◆ **PROBLEM**
Going through the material below, output exactly the lines from the one containing "Beautiful Nature (95, 328)" through the one containing "Special offers (960, 36)", and no pictures.

◆ **LISTED RECORDS**
________________________

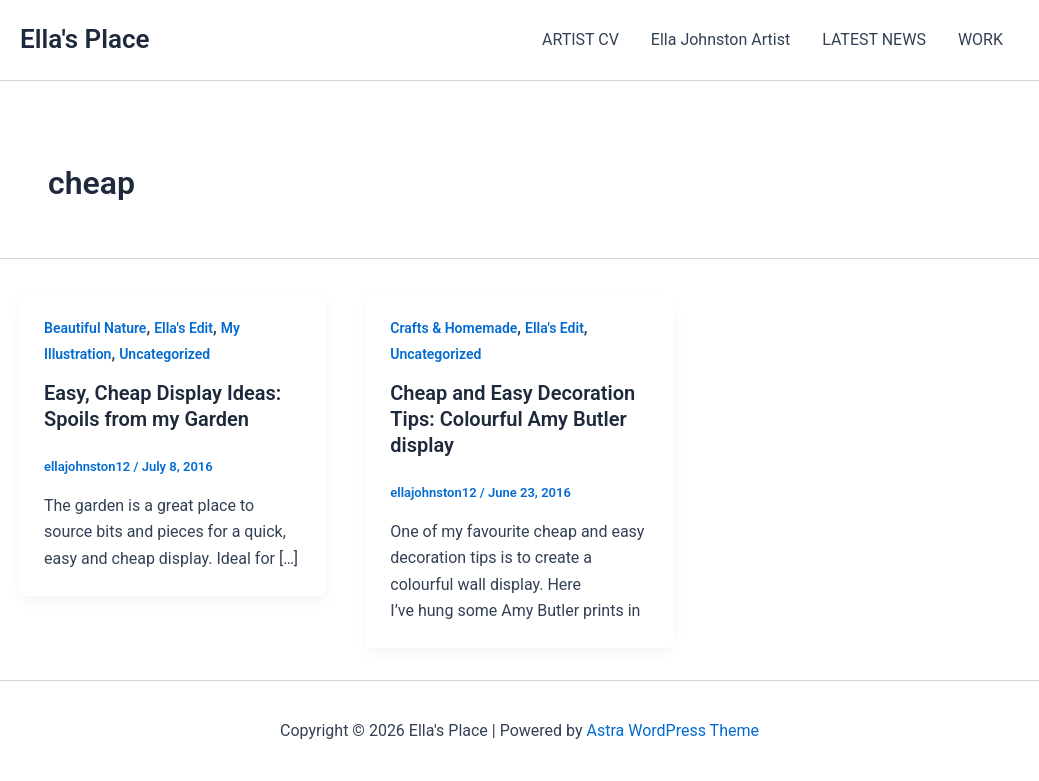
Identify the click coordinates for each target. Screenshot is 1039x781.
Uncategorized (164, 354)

________________________

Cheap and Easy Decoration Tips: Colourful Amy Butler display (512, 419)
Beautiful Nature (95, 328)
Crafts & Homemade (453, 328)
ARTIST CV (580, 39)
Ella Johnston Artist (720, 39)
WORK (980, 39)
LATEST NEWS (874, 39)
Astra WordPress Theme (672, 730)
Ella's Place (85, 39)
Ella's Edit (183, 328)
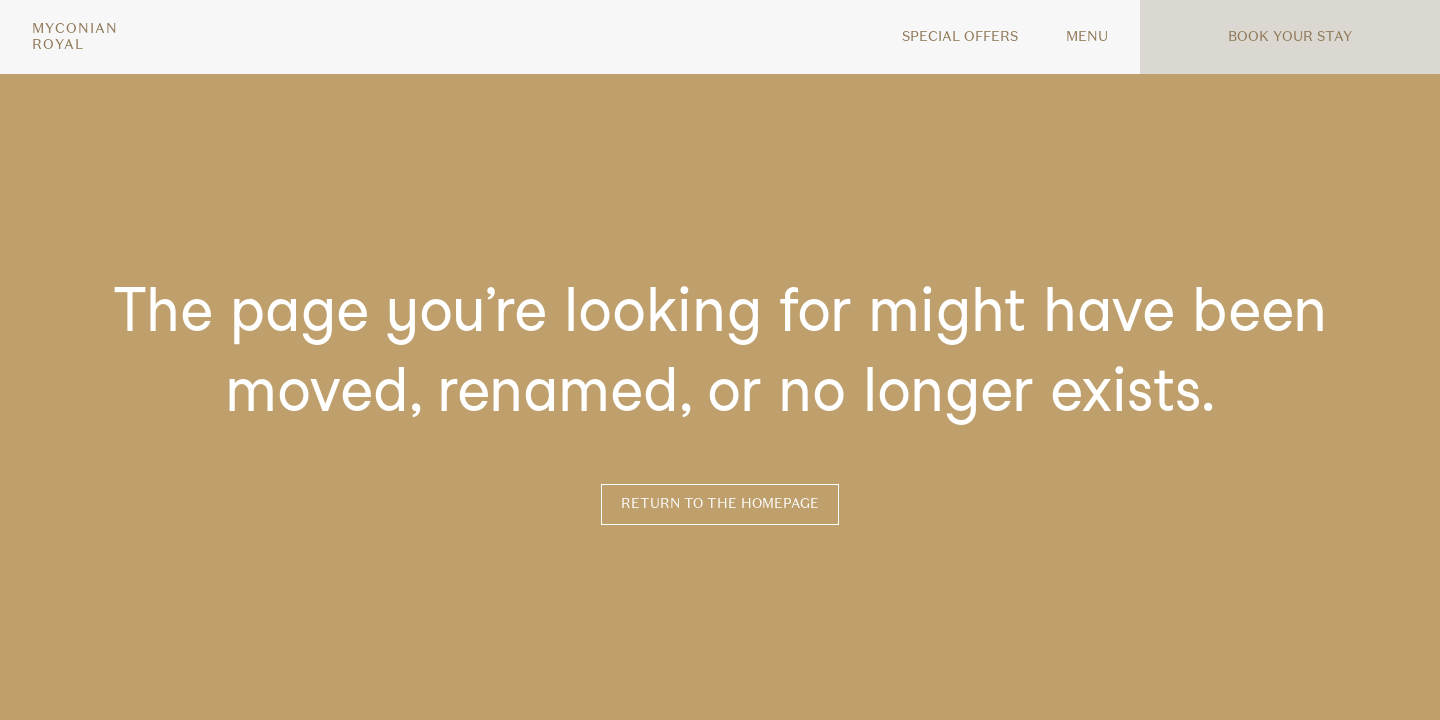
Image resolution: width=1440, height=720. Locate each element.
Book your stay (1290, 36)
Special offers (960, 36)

________________________

◆ **REPLY TO THE EXERCISE**
Beautiful Nature (95, 328)
Crafts & Homemade (453, 328)
ARTIST CV (580, 39)
Ella Johnston Artist (720, 39)
WORK (980, 39)
LATEST NEWS (874, 39)
Astra WordPress Theme (672, 730)
Ella's Place (85, 39)
Ella's Edit (183, 328)
Image resolution: width=1440, height=720. Locate each element.
Book your stay (1290, 36)
Special offers (960, 36)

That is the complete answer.